Bounding box prediction data
══════

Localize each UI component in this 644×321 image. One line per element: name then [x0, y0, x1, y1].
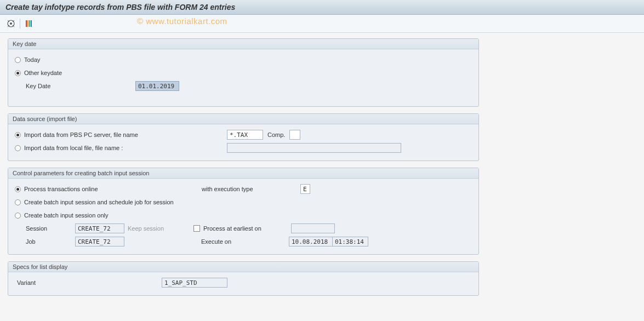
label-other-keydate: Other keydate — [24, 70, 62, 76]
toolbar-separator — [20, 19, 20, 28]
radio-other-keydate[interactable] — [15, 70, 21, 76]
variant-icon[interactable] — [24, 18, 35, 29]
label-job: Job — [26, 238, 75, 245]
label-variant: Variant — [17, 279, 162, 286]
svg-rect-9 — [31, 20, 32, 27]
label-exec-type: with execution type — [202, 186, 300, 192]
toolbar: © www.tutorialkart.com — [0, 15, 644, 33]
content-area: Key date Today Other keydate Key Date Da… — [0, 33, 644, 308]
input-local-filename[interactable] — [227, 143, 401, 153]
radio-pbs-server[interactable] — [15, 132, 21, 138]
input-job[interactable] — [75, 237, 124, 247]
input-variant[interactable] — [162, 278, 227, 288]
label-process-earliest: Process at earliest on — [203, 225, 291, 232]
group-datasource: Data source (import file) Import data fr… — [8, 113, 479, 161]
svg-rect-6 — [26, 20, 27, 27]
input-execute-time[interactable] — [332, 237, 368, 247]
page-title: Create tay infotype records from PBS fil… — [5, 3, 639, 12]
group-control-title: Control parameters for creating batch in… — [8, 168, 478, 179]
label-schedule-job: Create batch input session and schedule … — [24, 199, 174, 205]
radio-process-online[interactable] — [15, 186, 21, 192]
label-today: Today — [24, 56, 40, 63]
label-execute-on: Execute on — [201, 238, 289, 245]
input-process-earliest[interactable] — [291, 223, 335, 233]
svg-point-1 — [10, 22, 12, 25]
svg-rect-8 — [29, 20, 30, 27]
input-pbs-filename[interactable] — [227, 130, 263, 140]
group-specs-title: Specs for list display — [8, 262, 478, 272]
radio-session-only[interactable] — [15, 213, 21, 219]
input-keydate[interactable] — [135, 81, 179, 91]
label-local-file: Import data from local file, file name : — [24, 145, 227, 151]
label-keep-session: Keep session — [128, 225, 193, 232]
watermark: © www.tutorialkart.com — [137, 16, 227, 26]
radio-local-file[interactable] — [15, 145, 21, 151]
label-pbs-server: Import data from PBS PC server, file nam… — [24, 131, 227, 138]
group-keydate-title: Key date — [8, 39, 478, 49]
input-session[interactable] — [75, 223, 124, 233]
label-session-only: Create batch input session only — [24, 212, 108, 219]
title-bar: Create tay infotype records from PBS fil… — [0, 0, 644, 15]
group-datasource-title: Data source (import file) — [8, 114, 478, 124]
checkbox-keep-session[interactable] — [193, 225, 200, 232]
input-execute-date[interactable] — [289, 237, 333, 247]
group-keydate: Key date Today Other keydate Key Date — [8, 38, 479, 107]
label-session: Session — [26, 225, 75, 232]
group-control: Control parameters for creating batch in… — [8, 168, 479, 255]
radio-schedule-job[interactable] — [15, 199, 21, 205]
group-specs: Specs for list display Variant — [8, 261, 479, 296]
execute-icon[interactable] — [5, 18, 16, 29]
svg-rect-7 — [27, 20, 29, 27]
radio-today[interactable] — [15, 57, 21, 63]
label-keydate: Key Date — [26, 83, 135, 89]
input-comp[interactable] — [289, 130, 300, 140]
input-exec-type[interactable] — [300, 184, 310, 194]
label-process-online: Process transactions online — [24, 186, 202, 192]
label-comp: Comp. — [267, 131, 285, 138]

══════

YOUR INSTRUCTIONS: Please copy the records above word for word, leaving out every picture.

SOLVED PROBLEM:
Localize each UI component in this 644×321 image. One line per element: name then [x0, y0, x1, y1].
label-other-keydate: Other keydate — [24, 70, 62, 76]
toolbar-separator — [20, 19, 20, 28]
radio-other-keydate[interactable] — [15, 70, 21, 76]
variant-icon[interactable] — [24, 18, 35, 29]
label-job: Job — [26, 238, 75, 245]
label-variant: Variant — [17, 279, 162, 286]
svg-rect-9 — [31, 20, 32, 27]
label-exec-type: with execution type — [202, 186, 300, 192]
toolbar: © www.tutorialkart.com — [0, 15, 644, 33]
content-area: Key date Today Other keydate Key Date Da… — [0, 33, 644, 308]
input-local-filename[interactable] — [227, 143, 401, 153]
radio-pbs-server[interactable] — [15, 132, 21, 138]
input-job[interactable] — [75, 237, 124, 247]
input-variant[interactable] — [162, 278, 227, 288]
label-process-earliest: Process at earliest on — [203, 225, 291, 232]
group-datasource: Data source (import file) Import data fr… — [8, 113, 479, 161]
svg-rect-6 — [26, 20, 27, 27]
input-execute-time[interactable] — [332, 237, 368, 247]
page-title: Create tay infotype records from PBS fil… — [5, 3, 639, 12]
group-control-title: Control parameters for creating batch in… — [8, 168, 478, 179]
label-schedule-job: Create batch input session and schedule … — [24, 199, 174, 205]
radio-process-online[interactable] — [15, 186, 21, 192]
label-today: Today — [24, 56, 40, 63]
label-execute-on: Execute on — [201, 238, 289, 245]
input-process-earliest[interactable] — [291, 223, 335, 233]
svg-point-1 — [10, 22, 12, 25]
svg-rect-8 — [29, 20, 30, 27]
input-pbs-filename[interactable] — [227, 130, 263, 140]
group-specs-title: Specs for list display — [8, 262, 478, 272]
radio-session-only[interactable] — [15, 213, 21, 219]
input-keydate[interactable] — [135, 81, 179, 91]
label-local-file: Import data from local file, file name : — [24, 145, 227, 151]
label-keep-session: Keep session — [128, 225, 193, 232]
watermark: © www.tutorialkart.com — [137, 16, 227, 26]
radio-local-file[interactable] — [15, 145, 21, 151]
label-pbs-server: Import data from PBS PC server, file nam… — [24, 131, 227, 138]
group-keydate-title: Key date — [8, 39, 478, 49]
input-session[interactable] — [75, 223, 124, 233]
label-session-only: Create batch input session only — [24, 212, 108, 219]
title-bar: Create tay infotype records from PBS fil… — [0, 0, 644, 15]
group-datasource-title: Data source (import file) — [8, 114, 478, 124]
checkbox-keep-session[interactable] — [193, 225, 200, 232]
input-execute-date[interactable] — [289, 237, 333, 247]
group-keydate: Key date Today Other keydate Key Date — [8, 38, 479, 107]
label-session: Session — [26, 225, 75, 232]
group-control: Control parameters for creating batch in… — [8, 168, 479, 255]
radio-schedule-job[interactable] — [15, 199, 21, 205]
group-specs: Specs for list display Variant — [8, 261, 479, 296]
execute-icon[interactable] — [5, 18, 16, 29]
svg-rect-7 — [27, 20, 29, 27]
radio-today[interactable] — [15, 57, 21, 63]
label-keydate: Key Date — [26, 83, 135, 89]
input-comp[interactable] — [289, 130, 300, 140]
input-exec-type[interactable] — [300, 184, 310, 194]
label-process-online: Process transactions online — [24, 186, 202, 192]
label-comp: Comp. — [267, 131, 285, 138]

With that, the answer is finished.